Bas reached down and pulled back up by the wrist a languid beauty with dark-as-sloe eyes and waist-length raven hair. She sat on the arm of the sofa appraising Cassie, who, lacking the eagle-eyed scrutiny of Kelly lately, had put together an outfit that looked like it was having an identity crisis of its own.

‘Hi, I’m Cassie,’ she said with a friendly smile. ‘You must be Selena. I’ve heard so much about you.’ The Prada, Louis Vuitton and Burberry contracts, namely.

‘Mmm. And you must be Cassie,’ Selena smiled cruelly. ‘I’ve heard so much about
you
.’

‘Now, now, Selena,’ Bas said, cutting straight in. ‘If you bitch to my friend Cassie here, I’ll make your plaits too tight,’ he said, stroking her distinctly unkelpie-like hair.

Selena gave him a sweet smile, but retreated, sliding backwards off the arm on to the sofa again.

Great. Another flying start. Cassie looked over at Kelly nervously, but Kelly was looking straight ahead, a determinedly impervious smile stuck to her face. ‘Drink, anyone?’ she asked, turning on her heel and heading towards the kitchen. Bas and Cassie shot each other a look before following after her.

Kelly was grabbing a bottle of wine from the fridge.

‘Who else are we waiting for?’ Cassie asked, fingering the glasses anxiously.

‘Only Molly. Luke’s already here. He’s outside taking a recce in the grounds. The weather’s supposed to be bright tomorrow, and he’s trying to find somewhere that isn’t covered with yellow leaves.’

‘Oh, why’s that?’ Cassie asked, before being kicked in the ankle by Bas. ‘Ow! What?’

Bas rolled his eyes.

‘Because this campaign is for the spring-summer season, Cassie,’ Kelly said wearily. ‘It won’t do to have autumn leaves everywhere in a March issue.’ She didn’t mention that the planned shoot in Antigua had had to be scrapped after only six orders came in for the collection after the show.

‘Yes, of course,’ Cassie replied quickly, stung by the boredom in her friend’s voice. She just wasn’t picking up quickly enough on the fast-forward nature of the fashion calendar. Trade fabric shows a year in advance, catwalk shows six months, magazine issues three to four months . . . When she’d tried to impress Kelly by conspicuously swotting up on the trends in the October issue of
Vogue
, Kelly had snatched it off her, telling her not to bother.
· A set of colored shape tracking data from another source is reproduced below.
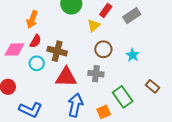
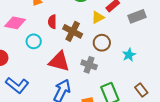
red semicircle: (35, 41) -> (52, 22), moved, turned 136
brown cross: (57, 51) -> (73, 31), moved

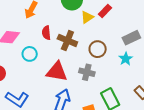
gray rectangle: (137, 16) -> (131, 38), moved
yellow triangle: (98, 17) -> (87, 17), moved

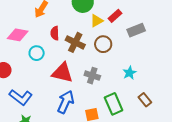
gray rectangle: (131, 38) -> (136, 30), moved
brown circle: (98, 49) -> (103, 44), moved
cyan star: (126, 59) -> (129, 73), moved

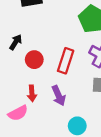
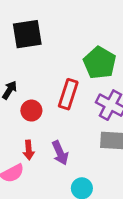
red rectangle: (66, 61) -> (68, 94), moved

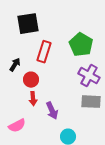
red rectangle: (68, 94) -> (44, 52), moved
red arrow: (29, 150) -> (33, 99), moved

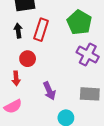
black arrow: (15, 65) -> (18, 31), moved, turned -40
red arrow: (33, 99) -> (16, 78), moved
gray rectangle: (91, 102) -> (90, 94), moved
Those trends were for civilians now, and therefore
over
in fashion terms.

‘When’s Molly getting here?’ Bas asked as Kelly poured five glasses. He had worked with Molly Kentish at many of the shows this season, and they were old friends.

‘On the next Jitney. She was waiting for some product to arrive before she left.’

‘And dare I ask . . . ?’

‘No,’ Kelly said abruptly. ‘Bebe’s not coming. It was Luke’s condition for doing the job. He’s going to email her the edit tomorrow night.’

Cassie frowned, still baffled as to what was going on with this job. Bebe had fired Hartford Communications on the day of the show, yet one call from the photographer and they were rehired, albeit only for the ad campaign. ‘Closure,’ Kelly had said soberly when she’d taken the call. ‘We worked on that collection together. I’m second only to Bebe herself when it comes to sharing her vision for the line.’